I got a place in a selective school (fees relatively low because of the government ‘direct grant’). I had a hard time keeping up with a more challenging academic atmosphere and mysterious ‘rules’. I didn’t make friends for a long time so spent many lunchtimes reading my way through the class library.

My mother grew up in Bournemouth where she met my father who did his preliminary training for the RAF (ground crew), during the war. Hence all our holidays for my first 12 years were spent at my grandparents house in Bournemouth. We had a whole month there, though my father could only come for two weeks. We travelled on the train - steam in the early days.

At home we played outside when the weather allowed and gradually explored farther around our area which still had lots of undeveloped farmland and disused quarries to explore. Gradually I saw housing go up in our treasured pieces of ‘waste ground’ and a school and playing fields take over the remaining farmland. We played on several building sites on the long summer evenings. The sites weren’t fenced off so we used the scaffolding as a climbing frame and dared each other to walk across roof beams with no floors or ceilings in place to break our fall.

We were part of a lively church community and Sunday School, junior choir and brownies took up much of our out of school time.

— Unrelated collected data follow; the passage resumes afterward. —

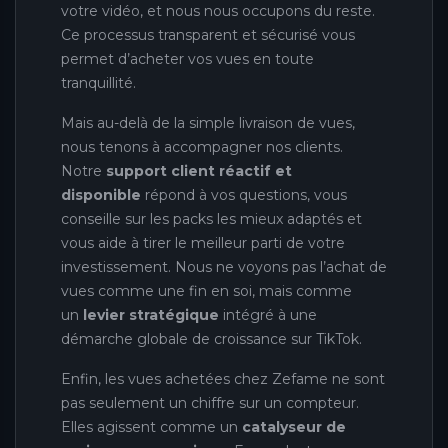
votre vidéo, et nous nous occupons du reste.
Ce processus transparent et sécurisé vous
permet d’acheter vos vues en toute
tranquillité.
Mais au-delà de la simple livraison de vues,
nous tenons à accompagner nos clients.
Notre
support client réactif et
disponible
répond à vos questions, vous
conseille sur les packs les mieux adaptés et
vous aide à tirer le meilleur parti de votre
investissement. Nous ne voyons pas l’achat de
vues comme une fin en soi, mais comme
un
levier stratégique
intégré à une
démarche globale de croissance sur TikTok.
Enfin, les vues achetées chez Zefame ne sont
pas seulement un chiffre sur un compteur.
Elles agissent comme un
catalyseur de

What a long time ago it all seems!

Sara1954 Thu 08-Jun-23 06:45:05

Like many of you, I started life in a tiny cottage with mice and a block of outside lavatories at the end of the garden, but my parents were given a brand new council house when I was about a year old.
Every house had children, and we would all play outside in the street, some families I wasn’t supposed to mix with, but it was difficult not to.
My mother must have suffered with depression of some sort, because I spent a lot of time with my gran, and my dad at the weekends, who was very hands on for a dad of his time.
I had piano lessons, which I hated, but I always loved school. We went to Sunday school every Sunday, all dressed up in our best dresses.
When I was about five I spent a week in the cottage hospital having my tonsils out, I had a lovely time, four little girls sharing a room, it was like boarding school.
We never had a car till I was about ten, but my dad hired one every year, and we stayed at a boarding house in Devon.
A lot of even my youngest childhood was tainted by my poor relationship with my mother, but there was always someone else’s kindly mum around, and my auntie lived a few houses up.
I really disliked the food of the time, many a meal I didn’t eat at lunch was put back in front of me at dinner.
I really disliked meat, and we seemed to have it in some form everyday, and lots of soggy vegetables.
Looking back I think we must have been a bit of a strange family, all the women would sit outside chatting in the evenings watching the children playing, but my mother didn’t mix at all, and although my dad was more sociable, he was happier inside reading his book, than chatting to the other dads.
Mostly happy memories when I was little, but a rapidly deteriorating relationship with my mother made things more difficult as I grew up.

Katyj Thu 08-Jun-23 07:59:39

I was born in 1957. Mum had me at home. Apparently I was a very difficult baby and child. Reading between the lines I think mum suffered from PND she was always at the Drs with me were he suggested sending me to school at 3 years old.
It had to be private as there were no nurseries then. They could barely afford it but thought it was for the best. I hated it and remember mum leaving me sobbing. It felt very alien I joined half way through the year the rest of the children all knew what to do except me. We were taught to read and write. I was moved to infant school at six as they couldn’t afford it any longer.I was much happier .
I was an only child, but longed for a sibling. I was never allowed to play out until we moved house when I was ten, where I made a very good friend. Mum always worked part time. Dad passed away aged 80 after being disabled for 25 years, mum still here, still very anxious, which unfortunately has shaped her life and mine.